Now to one of the main reasons I wanted to do a global health elective to begin with! Ie. Alternative practices that actually improve patient outcomes but not necessarily the standard of care in the US.
Case: 47 y/o mildly obese IndoFijian M with no known medical hx, presents with sudden onset crushing chest pain a/w diaphoresis, dyspnea and radiating pain to the L arm. This occurred about 2 hours prior to arrival. Associated with mild nausea.
Ok it sounds like he is having an acute MI (myocardial infarction) and he was! ECG below...
The standard of care in the US according to AHA guidelines is reperfusion therapy. It should be given to all eligible patients with a STEMI (ST elevation MI), whether it is PCI (percutaneous intervention) or fibrinolytic ("clot buster") therapy, in a timely manner. This is for all eligible patients that have sx onset within the prior 12 hours. PCI is much more superior than thrombolytics (level A evidence) so measures should be taken to get patients to a PCI capable center as soon as possible with certain stipulations.
Most patients with a STEMI should present to a PCI center with "door to balloon" time being 30 minutes. Transfer to a PCI center should be initiated if it will take less than <120 minutes from transfer and start of PCI, according to the new 2013 AHA guidelines. If this can't be achieved than thrombolytics should be given within 30 minutes of arrival. Kinda wordy but here's a flow chart that explains it more clearly.
Being that I work in such a large tertiary care center with PCI readily available 24 hours a day, I have actually never started thrombolytics on a STEMI patient.
Pre -thrombolytic ECG, notice the scary ST elevations in V1/V2, avR with reciprocal ST depressions in the inferiolateral leads... for the non medical people, he is having an active heart attack. |
Post STK ECG |
Post STK ECG - notice normalization of his ST elevations |
So for this patient his STE are most prominent in V1 and V2 localizing to the septum. It could be branches of the LAD (s1 or d 1) or even ostial LAD very close to L main, considering all the STD and prominence of avR.
STE in avR often represent left main occlusion, however it more often implies significant subendocardial ischemia which could be due to left main or 3 vessel disease, or a severe proximal LAD disease. Left main diseases generally causes rapid death; most who survive left main ACS have some flow and thus have widespread ST depression.

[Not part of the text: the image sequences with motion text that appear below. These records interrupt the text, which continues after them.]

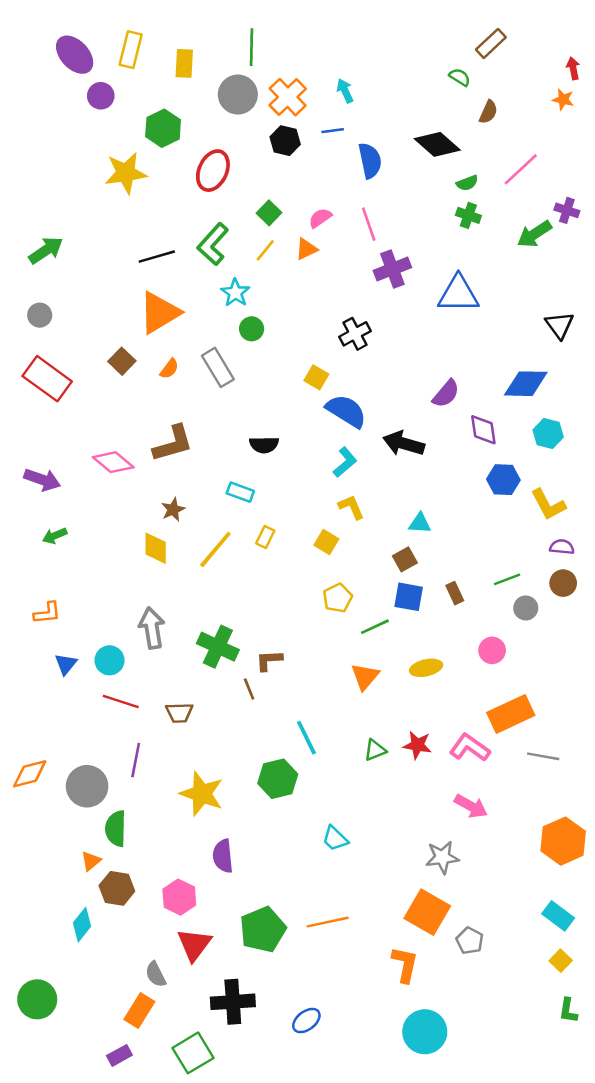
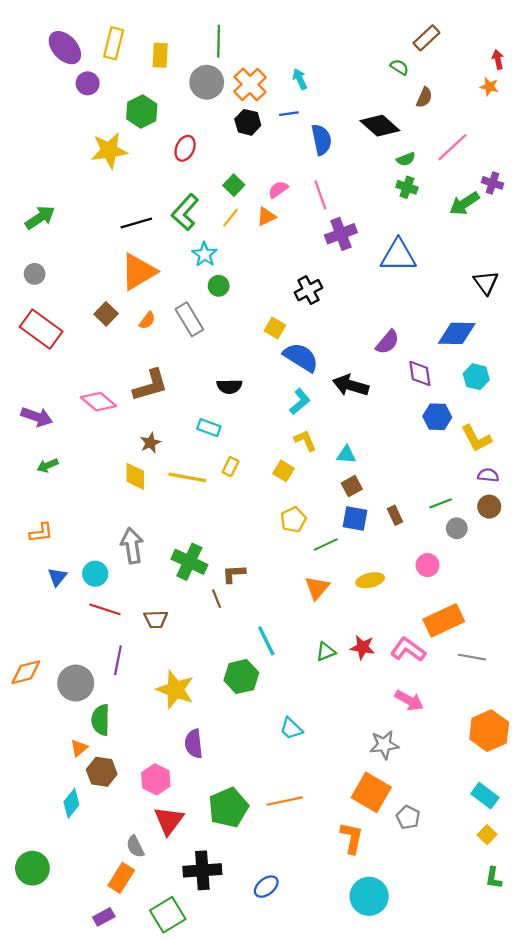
red ellipse: (213, 171) -> (185, 148), size x0.7
cyan triangle: (420, 523) -> (346, 455), moved
yellow line: (215, 549) -> (187, 477), turned 60

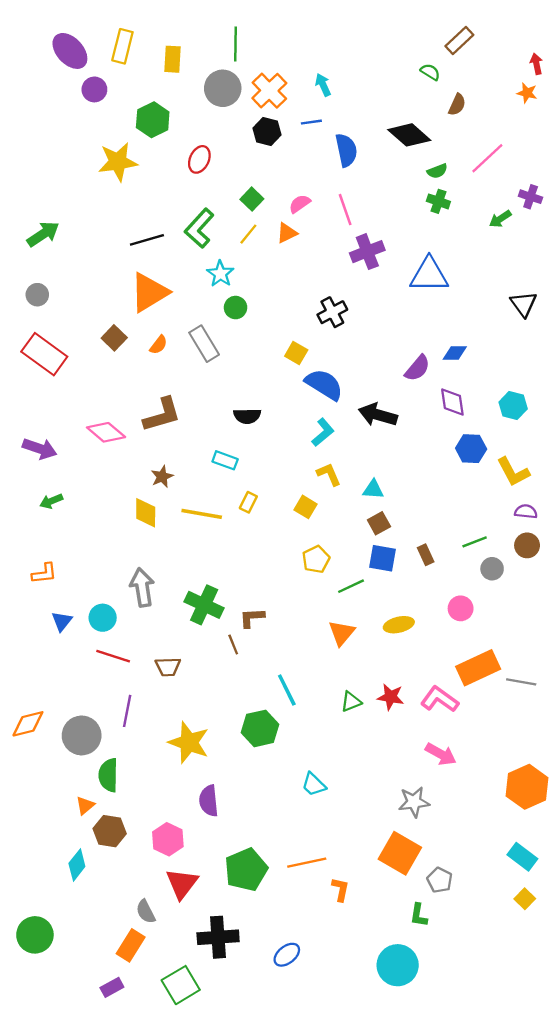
green arrow: (464, 204) -> (500, 219), size x0.7
blue diamond: (457, 333) -> (455, 353), moved, size x0.6
gray line: (472, 657) -> (521, 682), moved
orange L-shape: (352, 838) -> (340, 889), moved, size x0.7
green L-shape: (494, 878) -> (419, 915), moved

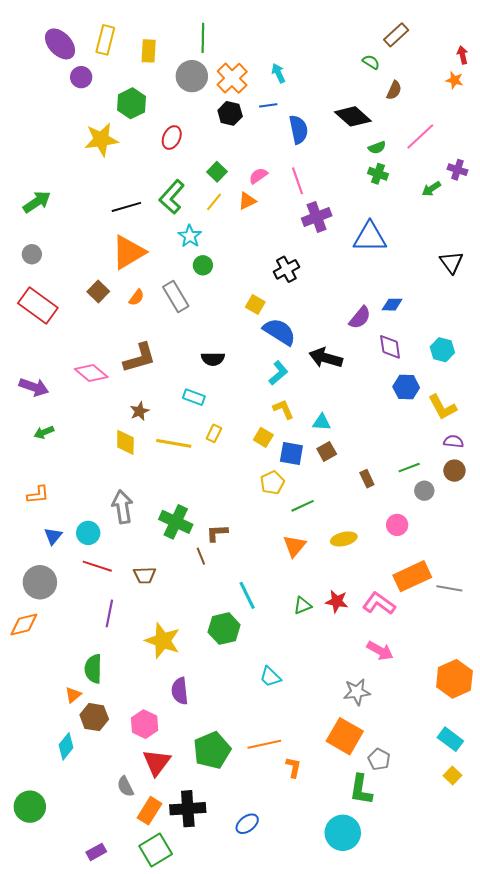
blue square: (382, 558) -> (291, 453), moved
gray circle: (82, 735) -> (40, 582), moved
green L-shape: (419, 915) -> (361, 790), size x1.5
orange rectangle: (131, 945) -> (150, 811), moved

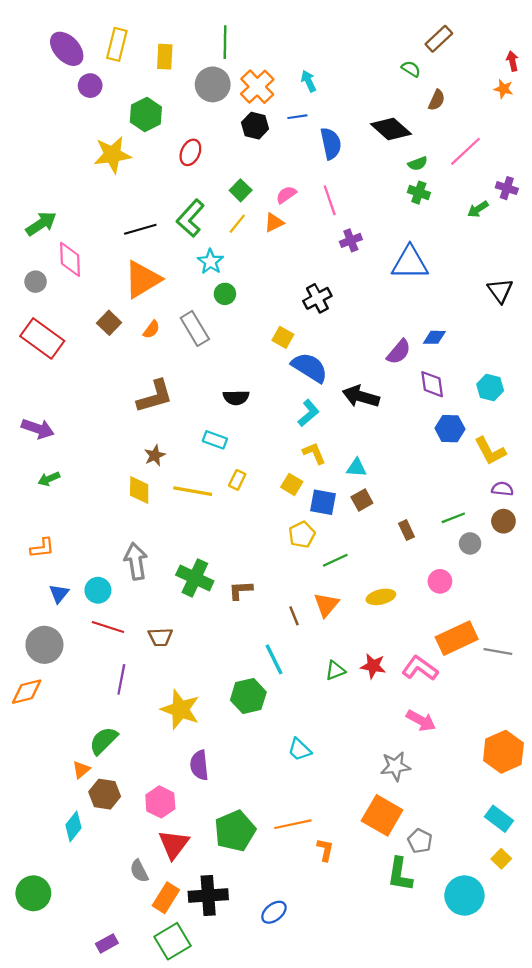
purple cross: (317, 217) -> (351, 240), size x0.7
pink diamond: (91, 373) -> (70, 259), moved, turned 48
brown line: (201, 556) -> (294, 616), moved
green semicircle: (93, 669) -> (103, 741), turned 44
cyan circle: (343, 833) -> (464, 896), moved

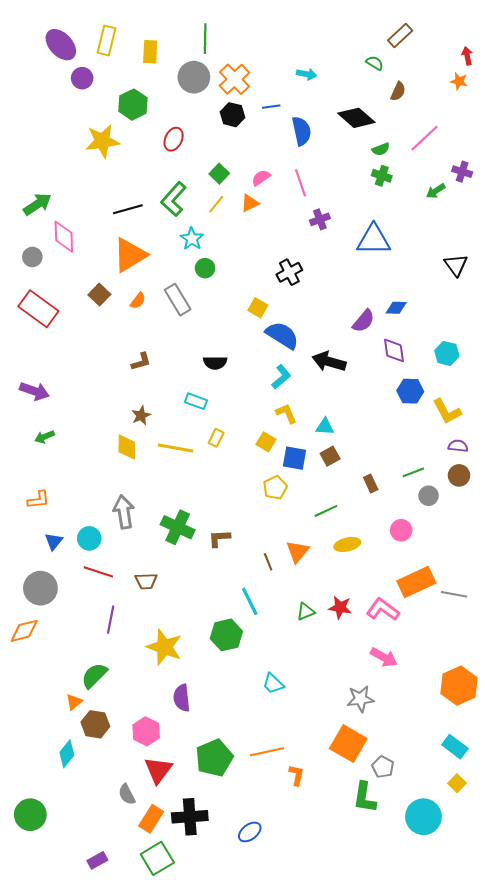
cyan arrow: (308, 81) -> (307, 74), moved, turned 126
brown L-shape: (155, 396) -> (141, 362), size x0.6
green line: (335, 560) -> (326, 511), moved

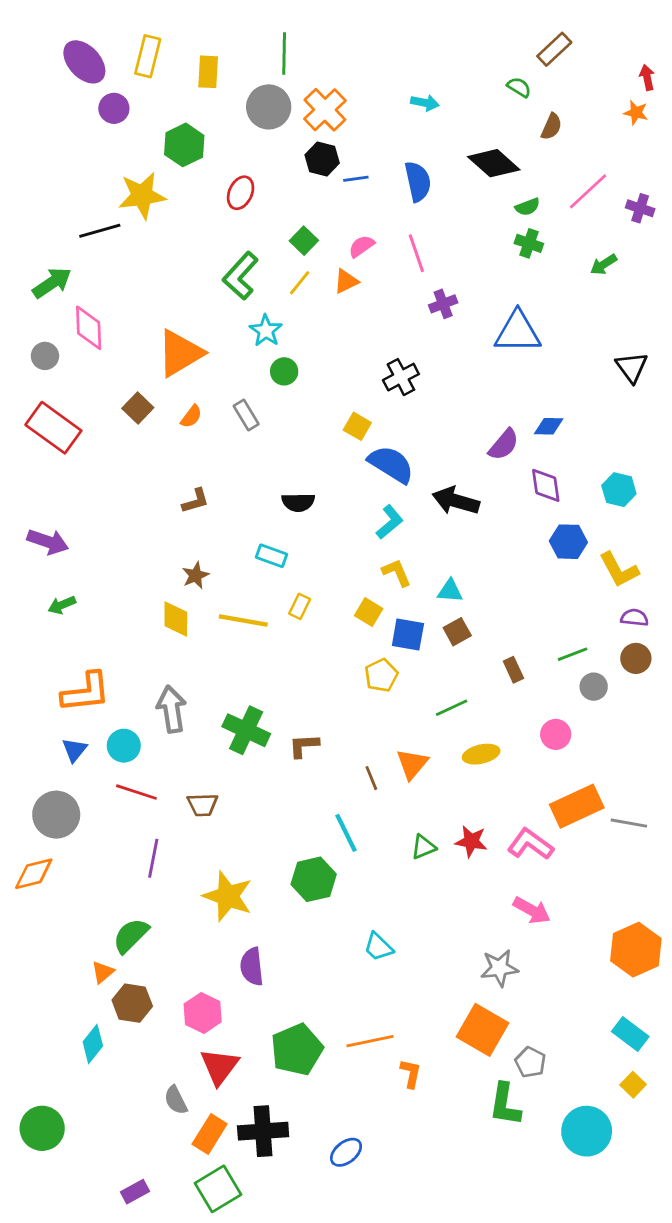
blue line: (271, 107) -> (356, 179), moved
purple cross: (462, 172) -> (640, 208), moved
black line: (128, 209) -> (100, 231), moved
gray rectangle: (178, 300) -> (246, 415), size x0.7
orange L-shape: (38, 500) -> (86, 692), moved, size x1.6

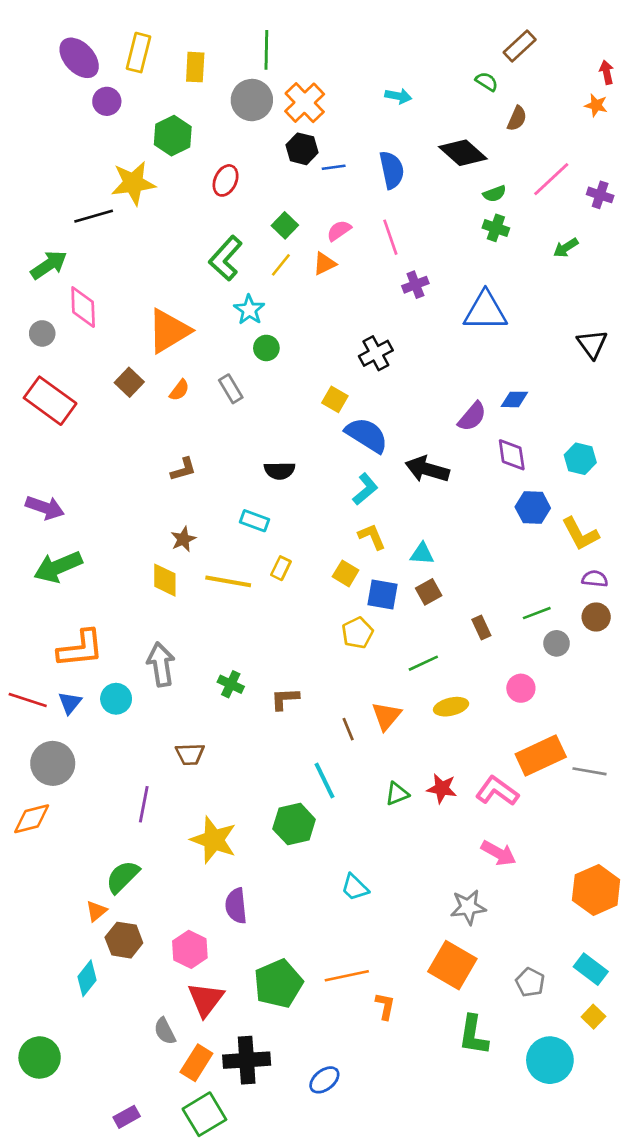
green arrow: (62, 605) -> (58, 567), size x1.8
green cross: (246, 730) -> (231, 684), size x0.6
red line: (136, 792) -> (28, 700), moved
gray pentagon: (530, 1062) -> (530, 982), moved

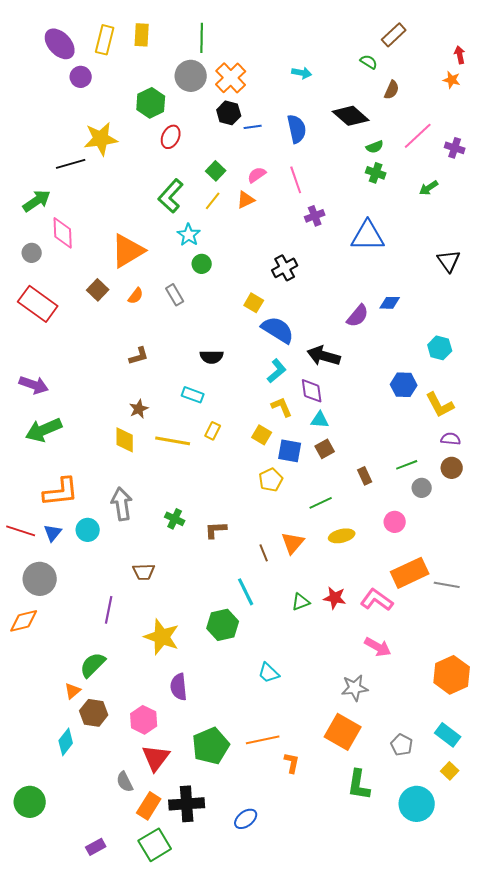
yellow rectangle: (195, 67) -> (142, 35), moved
green hexagon: (173, 136) -> (151, 103), moved
purple diamond: (512, 455) -> (312, 391), moved

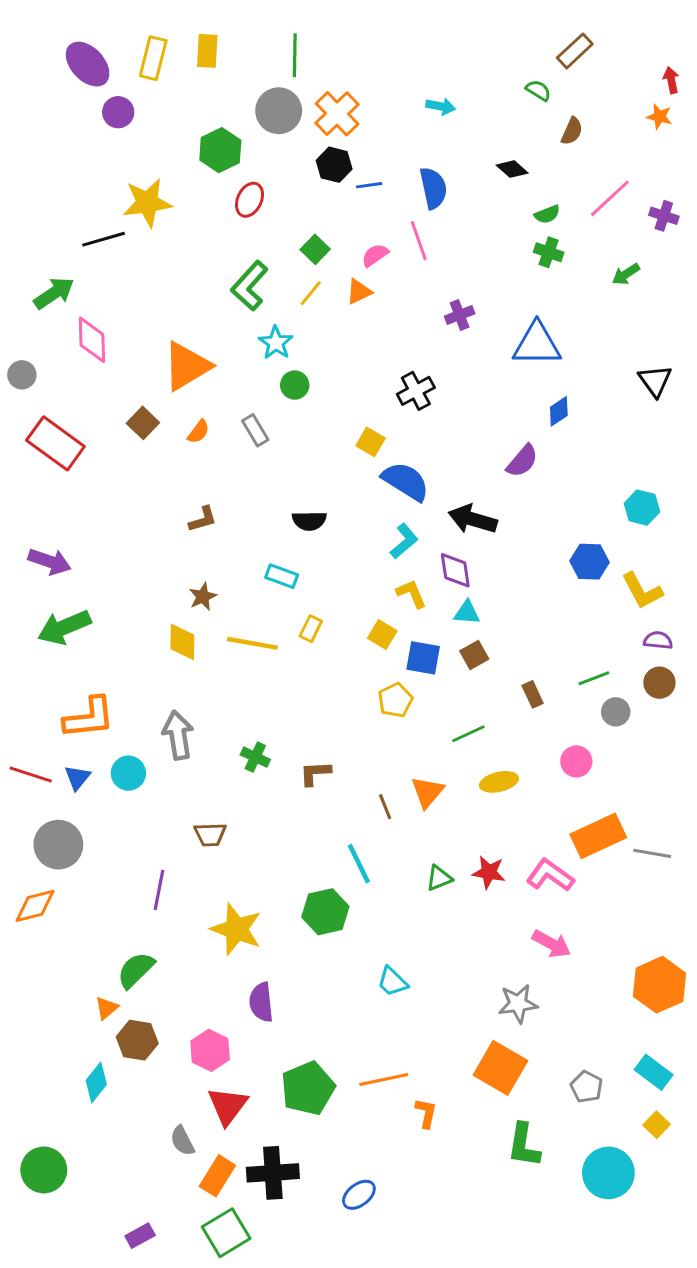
black diamond: (351, 116) -> (512, 169), size x0.6
pink line: (296, 180) -> (419, 241), moved
gray circle: (32, 253) -> (22, 375), moved
blue diamond: (390, 303) -> (559, 411), moved, turned -35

He would probably benefit from having interventional cardiology treat him if he really has 3 vessel, left main disease etc. There is a team of interventional cardiologist that come to Fiji, once or twice a year for a few weeks. Patients will get CABGs, PCI, and pacemakers for those that are screened to benefit the most from these interventions (also screened for ability to pay as I am told).
I love medical information this specific, I'm also very curious of the unknown as well.